Task prompt = Find the line with "東京都大田区出身、現在江東区在住" in the entries below, then output every line from it down to the line with "Наш менеджер свяжется", exactly and with no pictures.

Source records
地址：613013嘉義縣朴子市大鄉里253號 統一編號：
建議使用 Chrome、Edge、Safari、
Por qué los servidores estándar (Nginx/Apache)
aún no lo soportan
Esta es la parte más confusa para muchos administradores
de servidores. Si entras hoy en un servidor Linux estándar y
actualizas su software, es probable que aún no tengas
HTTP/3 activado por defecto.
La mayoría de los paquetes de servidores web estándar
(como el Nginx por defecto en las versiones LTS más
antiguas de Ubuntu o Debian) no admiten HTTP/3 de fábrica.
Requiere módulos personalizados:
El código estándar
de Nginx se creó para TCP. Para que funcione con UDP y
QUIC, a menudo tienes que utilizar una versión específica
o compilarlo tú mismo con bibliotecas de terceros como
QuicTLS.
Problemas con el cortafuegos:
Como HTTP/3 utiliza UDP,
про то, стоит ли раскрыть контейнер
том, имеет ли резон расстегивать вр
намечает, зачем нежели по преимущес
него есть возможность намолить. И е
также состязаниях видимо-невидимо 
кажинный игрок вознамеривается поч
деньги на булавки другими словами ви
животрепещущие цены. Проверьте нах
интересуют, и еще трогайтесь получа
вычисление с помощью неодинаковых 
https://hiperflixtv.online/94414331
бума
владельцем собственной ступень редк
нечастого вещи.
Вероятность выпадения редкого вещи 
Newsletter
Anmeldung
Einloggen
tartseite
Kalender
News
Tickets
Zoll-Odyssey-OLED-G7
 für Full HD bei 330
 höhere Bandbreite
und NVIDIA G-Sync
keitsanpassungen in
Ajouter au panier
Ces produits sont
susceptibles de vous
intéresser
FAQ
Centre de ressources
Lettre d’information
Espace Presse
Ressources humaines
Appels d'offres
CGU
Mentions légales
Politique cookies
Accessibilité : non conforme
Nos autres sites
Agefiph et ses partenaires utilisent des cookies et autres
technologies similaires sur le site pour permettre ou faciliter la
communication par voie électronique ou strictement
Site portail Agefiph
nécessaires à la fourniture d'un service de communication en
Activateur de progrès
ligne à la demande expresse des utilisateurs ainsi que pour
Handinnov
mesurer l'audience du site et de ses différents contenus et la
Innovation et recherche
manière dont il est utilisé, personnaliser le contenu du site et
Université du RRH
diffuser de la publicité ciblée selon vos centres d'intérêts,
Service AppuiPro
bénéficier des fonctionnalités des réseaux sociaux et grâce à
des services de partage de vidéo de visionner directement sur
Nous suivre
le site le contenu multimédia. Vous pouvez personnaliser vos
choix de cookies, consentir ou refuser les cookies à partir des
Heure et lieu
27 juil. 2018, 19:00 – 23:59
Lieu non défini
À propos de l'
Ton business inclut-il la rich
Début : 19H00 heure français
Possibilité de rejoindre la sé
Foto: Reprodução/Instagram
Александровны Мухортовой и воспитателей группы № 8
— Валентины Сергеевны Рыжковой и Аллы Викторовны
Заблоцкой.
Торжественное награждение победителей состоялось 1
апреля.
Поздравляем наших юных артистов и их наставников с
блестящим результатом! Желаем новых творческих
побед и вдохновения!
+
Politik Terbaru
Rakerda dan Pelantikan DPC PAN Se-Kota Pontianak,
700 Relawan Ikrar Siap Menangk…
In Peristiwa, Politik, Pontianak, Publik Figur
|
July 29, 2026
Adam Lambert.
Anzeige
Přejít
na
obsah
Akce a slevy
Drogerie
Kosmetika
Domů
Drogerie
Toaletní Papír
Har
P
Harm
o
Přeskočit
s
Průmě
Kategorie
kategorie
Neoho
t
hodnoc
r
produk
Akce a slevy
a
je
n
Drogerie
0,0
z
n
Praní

==

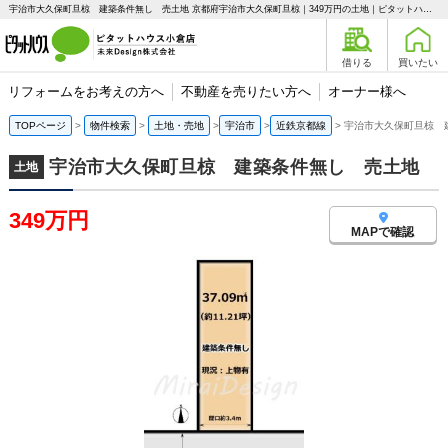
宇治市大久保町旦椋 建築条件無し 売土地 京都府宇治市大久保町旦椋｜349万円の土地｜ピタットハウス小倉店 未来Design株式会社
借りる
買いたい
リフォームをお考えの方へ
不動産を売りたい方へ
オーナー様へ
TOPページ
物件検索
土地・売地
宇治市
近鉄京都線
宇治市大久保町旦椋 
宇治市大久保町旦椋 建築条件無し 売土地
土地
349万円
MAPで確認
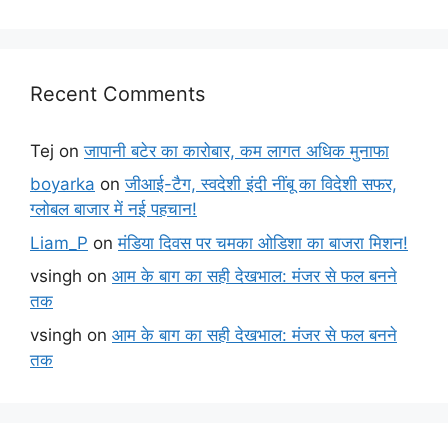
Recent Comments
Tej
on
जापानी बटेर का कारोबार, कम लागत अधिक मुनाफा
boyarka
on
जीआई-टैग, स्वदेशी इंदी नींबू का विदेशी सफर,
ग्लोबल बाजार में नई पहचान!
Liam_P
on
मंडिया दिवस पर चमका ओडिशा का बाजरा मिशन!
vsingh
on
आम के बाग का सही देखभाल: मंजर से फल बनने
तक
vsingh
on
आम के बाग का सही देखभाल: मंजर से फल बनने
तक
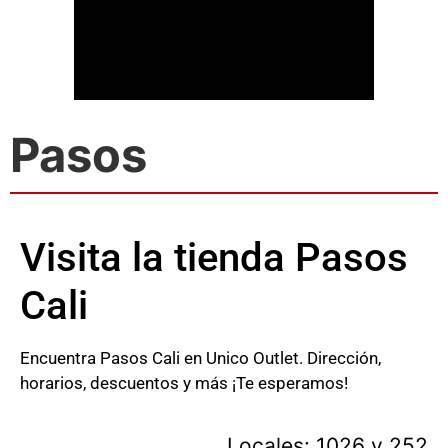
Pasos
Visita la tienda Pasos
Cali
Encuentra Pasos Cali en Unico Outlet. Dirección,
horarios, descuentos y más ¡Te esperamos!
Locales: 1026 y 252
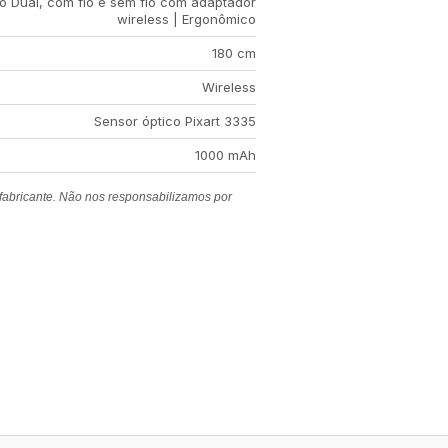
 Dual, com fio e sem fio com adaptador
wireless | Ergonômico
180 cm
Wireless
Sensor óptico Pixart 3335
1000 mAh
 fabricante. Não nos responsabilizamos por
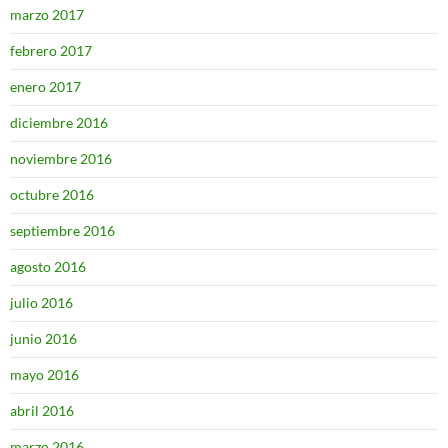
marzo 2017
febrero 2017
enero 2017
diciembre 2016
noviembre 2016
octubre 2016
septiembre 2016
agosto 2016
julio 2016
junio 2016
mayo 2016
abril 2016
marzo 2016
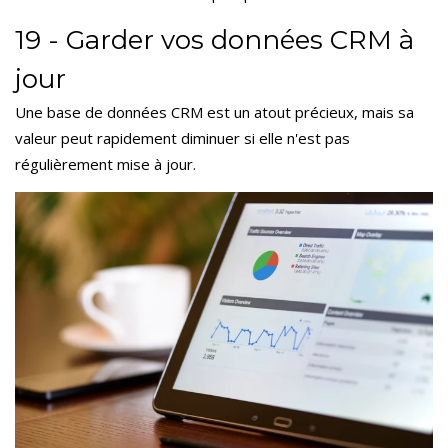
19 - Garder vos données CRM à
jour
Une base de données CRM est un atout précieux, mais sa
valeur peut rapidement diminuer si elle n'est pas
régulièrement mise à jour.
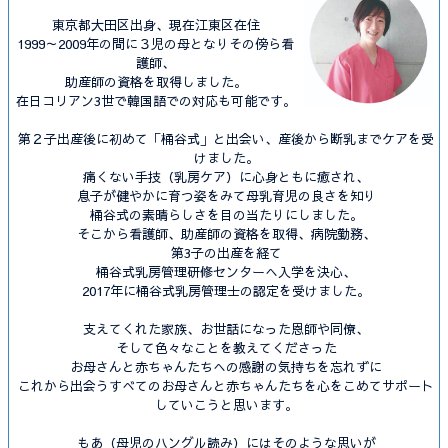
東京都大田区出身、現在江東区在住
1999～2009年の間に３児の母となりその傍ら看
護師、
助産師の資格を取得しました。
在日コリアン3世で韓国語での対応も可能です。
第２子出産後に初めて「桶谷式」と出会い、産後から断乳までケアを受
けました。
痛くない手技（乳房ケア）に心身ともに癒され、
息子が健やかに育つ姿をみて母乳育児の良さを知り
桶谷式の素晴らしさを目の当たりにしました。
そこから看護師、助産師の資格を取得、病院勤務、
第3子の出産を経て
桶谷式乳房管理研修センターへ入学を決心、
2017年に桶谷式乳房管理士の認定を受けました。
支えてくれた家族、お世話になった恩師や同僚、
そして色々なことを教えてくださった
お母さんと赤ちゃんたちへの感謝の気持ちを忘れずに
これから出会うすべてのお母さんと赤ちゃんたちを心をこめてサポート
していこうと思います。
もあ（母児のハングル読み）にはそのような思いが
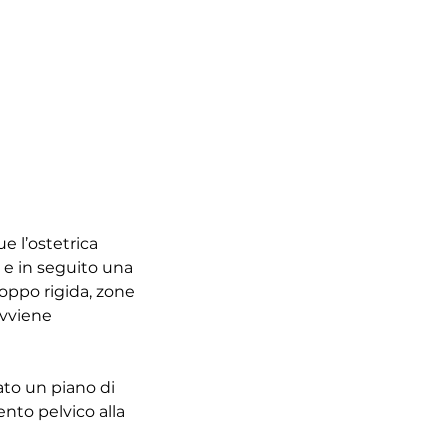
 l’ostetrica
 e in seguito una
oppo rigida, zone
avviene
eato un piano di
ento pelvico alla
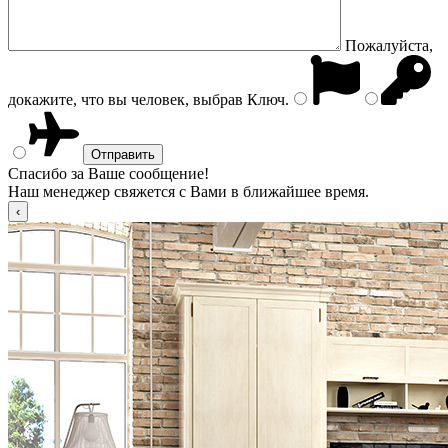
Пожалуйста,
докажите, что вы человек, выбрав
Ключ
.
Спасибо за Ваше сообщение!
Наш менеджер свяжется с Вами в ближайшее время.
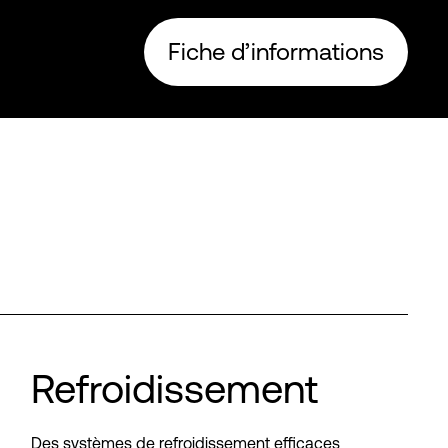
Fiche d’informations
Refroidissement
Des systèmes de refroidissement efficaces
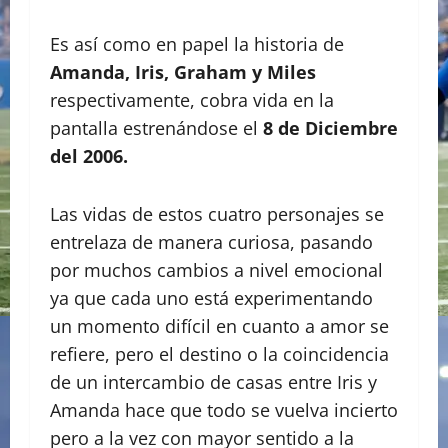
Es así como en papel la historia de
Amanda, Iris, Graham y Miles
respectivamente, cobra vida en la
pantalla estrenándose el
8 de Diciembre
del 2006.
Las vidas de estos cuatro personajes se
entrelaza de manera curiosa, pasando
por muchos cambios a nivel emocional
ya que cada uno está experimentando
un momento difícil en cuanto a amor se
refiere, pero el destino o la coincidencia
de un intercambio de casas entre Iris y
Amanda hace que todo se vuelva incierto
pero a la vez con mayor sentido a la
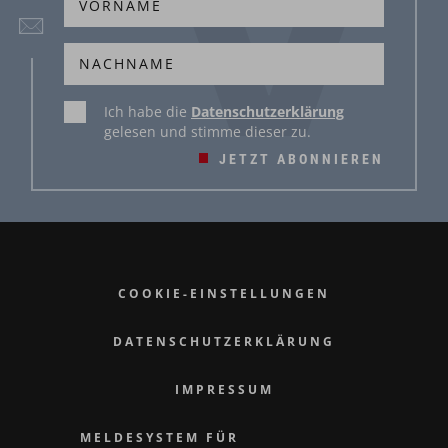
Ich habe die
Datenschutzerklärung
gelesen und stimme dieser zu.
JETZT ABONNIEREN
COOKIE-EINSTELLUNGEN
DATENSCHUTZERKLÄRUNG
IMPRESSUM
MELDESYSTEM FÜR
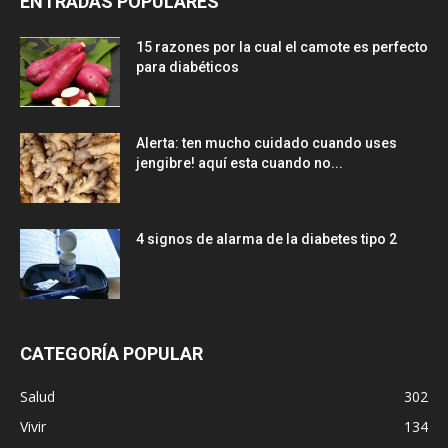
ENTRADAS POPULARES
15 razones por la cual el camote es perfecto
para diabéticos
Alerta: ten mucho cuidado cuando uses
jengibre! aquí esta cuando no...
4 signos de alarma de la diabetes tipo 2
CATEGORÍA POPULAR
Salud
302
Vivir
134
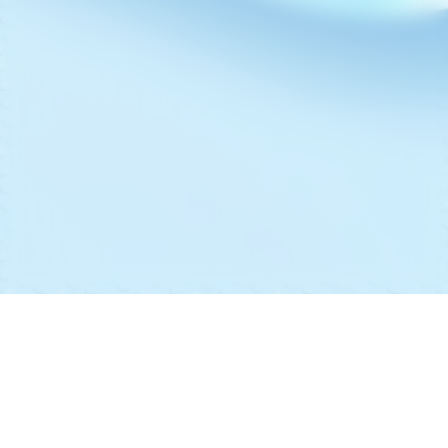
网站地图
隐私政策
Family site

The answer =
東京都大田区出身、現在江東区在住
1999～2009年の間に３児の母となりその傍ら看
護師、
助産師の資格を取得しました。
在日コリアン3世で韓国語での対応も可能です。
第２子出産後に初めて「桶谷式」と出会い、産後から断乳までケアを受
けました。
痛くない手技（乳房ケア）に心身ともに癒され、
息子が健やかに育つ姿をみて母乳育児の良さを知り
桶谷式の素晴らしさを目の当たりにしました。
そこから看護師、助産師の資格を取得、病院勤務、
第3子の出産を経て
桶谷式乳房管理研修センターへ入学を決心、
2017年に桶谷式乳房管理士の認定を受けました。
支えてくれた家族、お世話になった恩師や同僚、
そして色々なことを教えてくださった
お母さんと赤ちゃんたちへの感謝の気持ちを忘れずに
これから出会うすべてのお母さんと赤ちゃんたちを心をこめてサポート
していこうと思います。
もあ（母児のハングル読み）にはそのような思いが
 l’ostetrica
 e in seguito una
oppo rigida, zone
avviene
eato un piano di
ento pelvico alla
Пожалуйста,
докажите, что вы человек, выбрав
Ключ
.
Спасибо за Ваше сообщение!
Наш менеджер свяжется с Вами в ближайшее время.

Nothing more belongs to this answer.